- **Exercise**
Pick out each line of the records in which the word "scissors" appears.
BEGIN Given records
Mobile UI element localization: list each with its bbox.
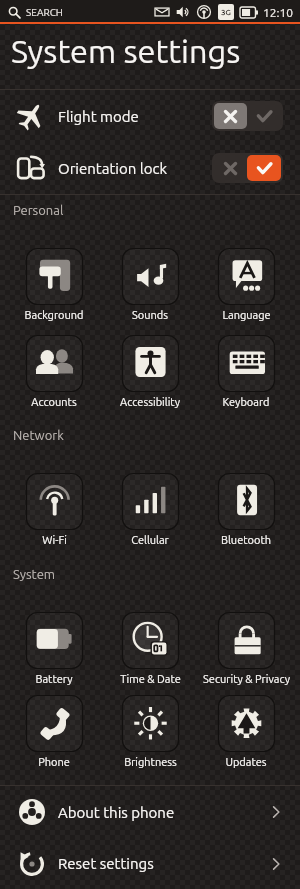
button[interactable]: Reset settings (0, 838, 300, 889)
button[interactable]: Battery (6, 612, 102, 685)
button[interactable]: Accounts (6, 335, 102, 408)
staticText: Flight mode (58, 108, 139, 125)
staticText: Bluetooth (221, 534, 271, 546)
staticText: Reset settings (58, 855, 154, 872)
button[interactable]: Time & Date (102, 612, 198, 685)
staticText: Updates (225, 756, 267, 768)
staticText: System settings (11, 33, 241, 69)
staticText: SEARCH (26, 7, 63, 18)
button[interactable]: Security & Privacy (198, 612, 294, 685)
button[interactable]: On (212, 153, 283, 183)
button[interactable]: About this phone (0, 786, 300, 838)
staticText: Orientation lock (58, 160, 167, 177)
button[interactable]: Keyboard (198, 335, 294, 408)
staticText: Wi-Fi (42, 534, 67, 546)
staticText: Accounts (31, 396, 77, 408)
staticText: Accessibility (120, 396, 180, 408)
button[interactable]: Brightness (102, 695, 198, 768)
button[interactable]: Sounds (102, 248, 198, 321)
staticText: About this phone (58, 804, 175, 821)
button[interactable]: Off (212, 101, 283, 131)
button[interactable]: Flight mode (0, 90, 300, 142)
staticText: Background (24, 309, 84, 321)
staticText: 12:10 (263, 6, 294, 19)
button[interactable]: Wi-Fi (6, 473, 102, 546)
staticText: Cellular (131, 534, 169, 546)
staticText: Battery (35, 673, 73, 685)
staticText: Network (13, 428, 64, 443)
button[interactable]: Bluetooth (198, 473, 294, 546)
button[interactable]: Updates (198, 695, 294, 768)
staticText: Personal (13, 203, 64, 218)
staticText: Brightness (124, 756, 177, 768)
button[interactable]: Cellular (102, 473, 198, 546)
button[interactable]: Background (6, 248, 102, 321)
staticText: Time & Date (120, 673, 181, 685)
staticText: Security & Privacy (203, 673, 290, 685)
staticText: Sounds (132, 309, 168, 321)
button[interactable]: Orientation lock (0, 142, 300, 194)
staticText: Language (222, 309, 271, 321)
button[interactable]: Phone (6, 695, 102, 768)
staticText: System (13, 567, 56, 582)
staticText: Keyboard (222, 396, 270, 408)
staticText: Phone (38, 756, 70, 768)
button[interactable]: Language (198, 248, 294, 321)
staticText: 3G (221, 8, 231, 17)
button[interactable]: Accessibility (102, 335, 198, 408)
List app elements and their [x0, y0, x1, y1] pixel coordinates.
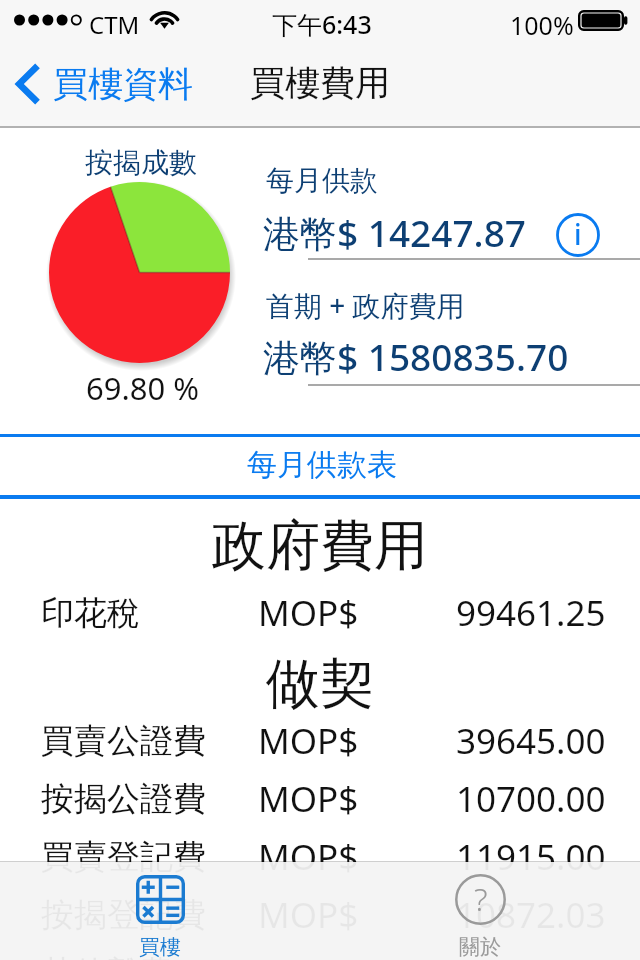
staticText: 39645.00	[456, 717, 606, 765]
staticText: 10700.00	[456, 775, 606, 823]
button[interactable]: 關於	[320, 861, 640, 960]
staticText: MOP$	[258, 589, 359, 637]
staticText: 按揭公證費	[41, 778, 206, 820]
staticText: MOP$	[258, 891, 359, 939]
button[interactable]: 其他雜費	[0, 947, 640, 960]
button[interactable]: 印花稅	[0, 587, 640, 639]
staticText: 下午6:43	[272, 7, 372, 41]
staticText: 關於	[459, 934, 501, 960]
button[interactable]: 買賣登記費	[0, 831, 640, 883]
staticText: 10872.03	[456, 891, 606, 939]
button[interactable]: 按揭公證費	[0, 773, 640, 825]
button[interactable]: 買樓	[0, 861, 320, 960]
button[interactable]: 按揭登記費	[0, 889, 640, 941]
staticText: 按揭成數	[85, 145, 197, 180]
staticText: MOP$	[258, 717, 359, 765]
button[interactable]: 買賣公證費	[0, 715, 640, 767]
staticText: 按揭登記費	[41, 894, 206, 936]
staticText: 做契	[266, 650, 374, 710]
staticText: MOP$	[258, 833, 359, 881]
staticText: 買賣公證費	[41, 720, 206, 762]
staticText: 每月供款表	[247, 446, 397, 484]
staticText: 政府費用	[212, 512, 428, 572]
staticText: CTM	[89, 8, 140, 41]
button[interactable]: Back	[0, 54, 203, 114]
staticText: 買樓	[139, 934, 181, 960]
staticText: 每月供款	[266, 163, 378, 198]
staticText: 買樓資料	[53, 62, 193, 106]
staticText: ?	[474, 877, 488, 921]
staticText: 首期 + 政府費用	[266, 286, 465, 324]
staticText: 買賣登記費	[41, 836, 206, 878]
staticText: i	[574, 215, 582, 253]
staticText: 買樓費用	[250, 61, 390, 105]
button[interactable]: Info	[555, 212, 601, 258]
staticText: MOP$	[258, 775, 359, 823]
staticText: 港幣$ 1580835.70	[263, 331, 569, 382]
staticText: 港幣$ 14247.87	[263, 207, 526, 258]
staticText: 69.80 %	[86, 367, 200, 409]
staticText: 2500.00	[476, 949, 606, 960]
staticText: 其他雜費	[41, 952, 173, 960]
staticText: 99461.25	[456, 589, 606, 637]
staticText: 印花稅	[41, 592, 140, 634]
staticText: 11915.00	[456, 833, 606, 881]
button[interactable]: 每月供款表	[0, 434, 640, 499]
staticText: 100%	[510, 8, 574, 42]
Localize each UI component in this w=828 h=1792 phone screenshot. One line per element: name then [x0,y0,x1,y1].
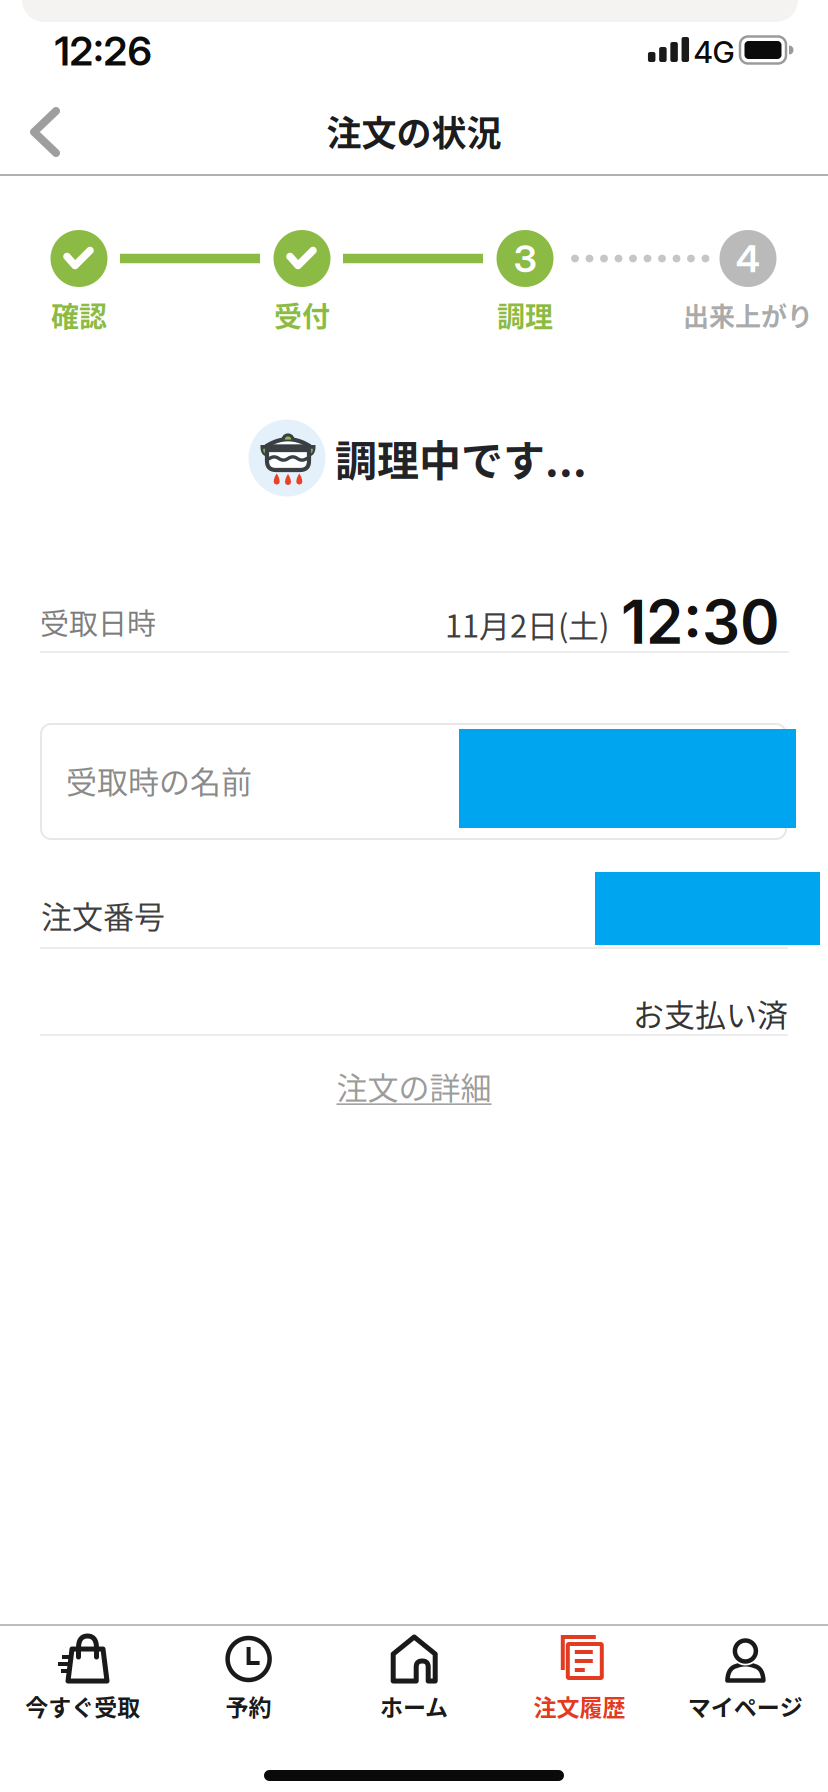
staticText: 今すぐ受取 [25,1689,140,1723]
staticText: 12:26 [54,27,152,75]
button[interactable]: 注文の詳細 [336,1064,492,1108]
staticText: 3 [514,236,536,282]
staticText: 11月2日(土) [445,602,609,646]
staticText: 受付 [274,295,330,335]
staticText: 4G [694,34,734,70]
staticText: 注文の詳細 [336,1064,492,1108]
staticText: マイページ [688,1689,803,1723]
staticText: 12:30 [621,586,780,658]
button[interactable]: 予約 [166,1626,331,1744]
button[interactable]: 今すぐ受取 [0,1626,166,1744]
staticText: 注文の状況 [326,106,502,156]
staticText: 受取時の名前 [66,758,252,802]
button[interactable]: マイページ [662,1626,828,1744]
staticText: 4 [736,236,760,282]
staticText: ホーム [380,1689,448,1723]
button[interactable]: ホーム [331,1626,497,1744]
staticText: 予約 [225,1689,271,1723]
staticText: 注文番号 [41,893,165,938]
staticText: 確認 [51,295,107,335]
staticText: 出来上がり [683,296,813,334]
staticText: 注文履歴 [534,1689,626,1723]
button[interactable]: Back [7,94,83,170]
staticText: 調理 [497,295,553,335]
staticText: 調理中です... [335,428,587,488]
button[interactable]: 注文履歴 [497,1626,662,1744]
staticText: 受取日時 [40,601,156,643]
staticText: お支払い済 [633,991,788,1036]
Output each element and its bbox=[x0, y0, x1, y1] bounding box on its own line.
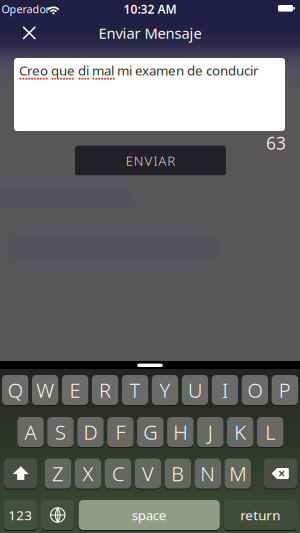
staticText: W bbox=[36, 377, 54, 403]
staticText: N bbox=[134, 152, 144, 169]
staticText: Enviar Mensaje bbox=[98, 23, 202, 43]
button[interactable]: S bbox=[47, 417, 74, 447]
staticText: Y bbox=[160, 377, 170, 403]
staticText: D bbox=[83, 419, 97, 445]
staticText: L bbox=[265, 419, 275, 445]
staticText: 63 bbox=[266, 132, 286, 154]
staticText: F bbox=[115, 419, 125, 445]
staticText: K bbox=[234, 419, 246, 445]
staticText: H bbox=[173, 419, 187, 445]
staticText: I bbox=[222, 377, 228, 403]
staticText: C bbox=[112, 460, 124, 487]
button[interactable]: C bbox=[105, 458, 131, 488]
staticText: 10:32 AM bbox=[124, 1, 176, 17]
button[interactable]: R bbox=[92, 375, 118, 405]
staticText: I bbox=[153, 152, 157, 169]
button[interactable]: P bbox=[272, 375, 298, 405]
button[interactable]: B bbox=[165, 458, 191, 488]
button[interactable]: K bbox=[227, 417, 253, 447]
button[interactable]: E bbox=[62, 375, 88, 405]
button[interactable]: L bbox=[257, 417, 283, 447]
button[interactable]: O bbox=[242, 375, 268, 405]
staticText: space bbox=[132, 506, 167, 524]
button[interactable]: Creo que di mal mi examen de conducir bbox=[14, 58, 285, 131]
staticText: Creo que di mal mi examen de conducir bbox=[19, 62, 259, 79]
staticText: R bbox=[167, 152, 175, 169]
staticText: S bbox=[55, 419, 66, 445]
staticText: X bbox=[82, 460, 94, 487]
staticText: M bbox=[229, 460, 246, 487]
button[interactable]: M bbox=[225, 458, 251, 488]
button[interactable]: space bbox=[79, 500, 220, 530]
button[interactable] bbox=[17, 21, 41, 45]
staticText: B bbox=[171, 460, 184, 487]
button[interactable]: A bbox=[17, 417, 44, 447]
button[interactable]: W bbox=[32, 375, 58, 405]
staticText: return bbox=[240, 506, 280, 524]
staticText: A bbox=[24, 419, 36, 445]
button[interactable]: F bbox=[107, 417, 134, 447]
staticText: Q bbox=[8, 377, 23, 403]
button[interactable]: D bbox=[77, 417, 104, 447]
button[interactable]: Q bbox=[2, 375, 28, 405]
button[interactable]: T bbox=[122, 375, 148, 405]
button[interactable]: V bbox=[135, 458, 161, 488]
button[interactable]: return bbox=[224, 500, 297, 530]
staticText: V bbox=[145, 152, 153, 169]
button[interactable]: G bbox=[137, 417, 164, 447]
button[interactable]: J bbox=[197, 417, 224, 447]
staticText: Operador bbox=[2, 2, 50, 16]
button[interactable]: H bbox=[167, 417, 194, 447]
staticText: A bbox=[158, 152, 166, 169]
button[interactable]: Z bbox=[45, 458, 71, 488]
button[interactable] bbox=[41, 500, 74, 530]
staticText: T bbox=[130, 377, 140, 403]
staticText: V bbox=[142, 460, 154, 487]
button[interactable]: I bbox=[212, 375, 238, 405]
staticText: U bbox=[188, 377, 202, 403]
button[interactable]: N bbox=[195, 458, 221, 488]
staticText: 123 bbox=[8, 506, 32, 524]
staticText: E bbox=[70, 377, 81, 403]
staticText: Z bbox=[52, 460, 64, 487]
staticText: R bbox=[99, 377, 111, 403]
staticText: J bbox=[208, 419, 213, 445]
staticText: E bbox=[126, 152, 133, 169]
button[interactable]: Y bbox=[152, 375, 178, 405]
staticText: G bbox=[143, 419, 157, 445]
button[interactable]: 123 bbox=[4, 500, 37, 530]
button[interactable] bbox=[4, 458, 38, 488]
staticText: O bbox=[247, 377, 262, 403]
staticText: N bbox=[200, 460, 215, 487]
button[interactable] bbox=[264, 458, 297, 488]
button[interactable]: U bbox=[182, 375, 208, 405]
button[interactable]: E bbox=[75, 146, 226, 175]
button[interactable]: X bbox=[75, 458, 101, 488]
staticText: P bbox=[279, 377, 291, 403]
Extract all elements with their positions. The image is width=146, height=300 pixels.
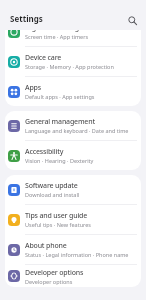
staticText: Download and install	[25, 191, 80, 198]
staticText: Language and keyboard · Date and time	[25, 127, 129, 134]
staticText: About phone	[25, 241, 67, 251]
staticText: General management	[25, 117, 95, 127]
staticText: Digital Wellbeing	[25, 30, 79, 33]
button[interactable]: Developer options	[5, 265, 141, 287]
button[interactable]: General management	[5, 111, 141, 140]
staticText: Software update	[25, 181, 78, 191]
button[interactable]: Software update	[5, 175, 141, 204]
staticText: Settings	[10, 13, 43, 24]
button[interactable]: Accessibility	[5, 141, 141, 170]
button[interactable]: Tips and user guide	[5, 205, 141, 234]
staticText: Status · Legal information · Phone name	[25, 251, 129, 258]
staticText: Screen time · App timers	[25, 33, 89, 40]
button[interactable]: Apps	[5, 77, 141, 106]
staticText: Developer options	[25, 278, 73, 285]
button[interactable]: Device care	[5, 47, 141, 76]
staticText: Apps	[25, 83, 41, 93]
staticText: Device care	[25, 53, 62, 63]
button[interactable]: Search	[124, 12, 140, 28]
staticText: Accessibility	[25, 147, 64, 157]
staticText: Tips and user guide	[25, 211, 88, 221]
button[interactable]: Digital Wellbeing	[5, 30, 141, 46]
staticText: Default apps · App settings	[25, 93, 95, 100]
staticText: Useful tips · New features	[25, 221, 91, 228]
staticText: Storage · Memory · App protection	[25, 63, 114, 70]
button[interactable]: About phone	[5, 235, 141, 264]
staticText: Developer options	[25, 268, 84, 278]
staticText: Vision · Hearing · Dexterity	[25, 157, 94, 164]
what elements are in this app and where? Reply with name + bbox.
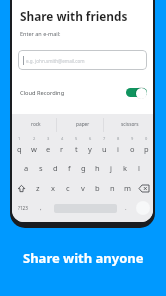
button[interactable]: g bbox=[76, 158, 90, 178]
button[interactable]: 0 bbox=[139, 135, 153, 158]
staticText: 1 bbox=[18, 136, 21, 141]
staticText: 3 bbox=[47, 136, 50, 141]
staticText: 2 bbox=[33, 136, 36, 141]
button[interactable]: f bbox=[62, 158, 76, 178]
button[interactable]: Backspace bbox=[135, 178, 153, 198]
staticText: l bbox=[138, 163, 140, 173]
staticText: q bbox=[17, 144, 22, 154]
button[interactable]: Space bbox=[49, 198, 119, 218]
staticText: Share with anyone bbox=[23, 249, 144, 267]
staticText: e bbox=[46, 144, 51, 154]
staticText: 7 bbox=[103, 136, 106, 141]
staticText: j bbox=[110, 163, 112, 173]
button[interactable]: c bbox=[60, 178, 75, 198]
button[interactable]: Shift bbox=[12, 178, 30, 198]
staticText: 6 bbox=[89, 136, 92, 141]
button[interactable]: z bbox=[30, 178, 45, 198]
staticText: h bbox=[95, 163, 100, 173]
button[interactable]: 9 bbox=[125, 135, 139, 158]
staticText: 5 bbox=[75, 136, 78, 141]
staticText: rock bbox=[31, 121, 41, 128]
button[interactable]: Enter bbox=[133, 198, 153, 218]
button[interactable]: l bbox=[132, 158, 146, 178]
staticText: s bbox=[39, 163, 43, 173]
staticText: z bbox=[36, 183, 40, 193]
button[interactable]: s bbox=[34, 158, 48, 178]
button[interactable]: , bbox=[33, 198, 49, 218]
staticText: , bbox=[40, 204, 42, 212]
button[interactable]: j bbox=[104, 158, 118, 178]
staticText: p bbox=[144, 144, 149, 154]
button[interactable]: paper bbox=[59, 114, 106, 135]
staticText: y bbox=[88, 144, 92, 154]
staticText: Share with friends bbox=[20, 8, 128, 24]
staticText: v bbox=[81, 183, 85, 193]
staticText: o bbox=[130, 144, 135, 154]
staticText: w bbox=[31, 144, 37, 154]
button[interactable]: 6 bbox=[83, 135, 97, 158]
button[interactable]: d bbox=[48, 158, 62, 178]
button[interactable]: scissors bbox=[106, 114, 153, 135]
button[interactable]: a bbox=[19, 158, 34, 178]
button[interactable]: 4 bbox=[55, 135, 69, 158]
button[interactable]: ?123 bbox=[12, 198, 33, 218]
button[interactable]: v bbox=[75, 178, 90, 198]
staticText: d bbox=[53, 163, 58, 173]
staticText: 8 bbox=[117, 136, 120, 141]
staticText: a bbox=[24, 163, 29, 173]
button[interactable]: k bbox=[118, 158, 132, 178]
staticText: u bbox=[102, 144, 107, 154]
staticText: paper bbox=[76, 121, 90, 128]
button[interactable]: e.g. john.smith@email.com bbox=[18, 50, 147, 70]
button[interactable]: Cloud Recording bbox=[12, 85, 153, 100]
button[interactable]: rock bbox=[12, 114, 59, 135]
staticText: k bbox=[123, 163, 128, 173]
staticText: n bbox=[110, 183, 115, 193]
staticText: g bbox=[81, 163, 86, 173]
button[interactable]: m bbox=[120, 178, 135, 198]
staticText: scissors bbox=[121, 121, 139, 128]
staticText: Enter an e-mail: bbox=[20, 30, 61, 37]
staticText: b bbox=[95, 183, 100, 193]
staticText: t bbox=[75, 144, 78, 154]
button[interactable]: x bbox=[45, 178, 60, 198]
staticText: 9 bbox=[131, 136, 134, 141]
staticText: c bbox=[66, 183, 70, 193]
staticText: 4 bbox=[61, 136, 64, 141]
button[interactable]: b bbox=[90, 178, 105, 198]
staticText: f bbox=[68, 163, 71, 173]
button[interactable]: n bbox=[105, 178, 120, 198]
staticText: e.g. john.smith@email.com bbox=[26, 58, 85, 64]
button[interactable]: 1 bbox=[12, 135, 27, 158]
staticText: m bbox=[124, 183, 132, 193]
staticText: x bbox=[51, 183, 55, 193]
staticText: . bbox=[125, 204, 127, 212]
button[interactable]: 8 bbox=[111, 135, 125, 158]
staticText: Cloud Recording bbox=[20, 89, 65, 97]
staticText: ?123 bbox=[18, 205, 28, 211]
button[interactable]: 5 bbox=[69, 135, 83, 158]
button[interactable]: h bbox=[90, 158, 104, 178]
staticText: i bbox=[117, 144, 119, 154]
button[interactable]: 7 bbox=[97, 135, 111, 158]
button[interactable]: 2 bbox=[27, 135, 41, 158]
staticText: 0 bbox=[145, 136, 148, 141]
button[interactable]: 3 bbox=[41, 135, 55, 158]
staticText: r bbox=[60, 144, 64, 154]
END Given records
- **Reply**
button[interactable]: scissors bbox=[106, 114, 153, 135]
staticText: scissors bbox=[121, 121, 139, 128]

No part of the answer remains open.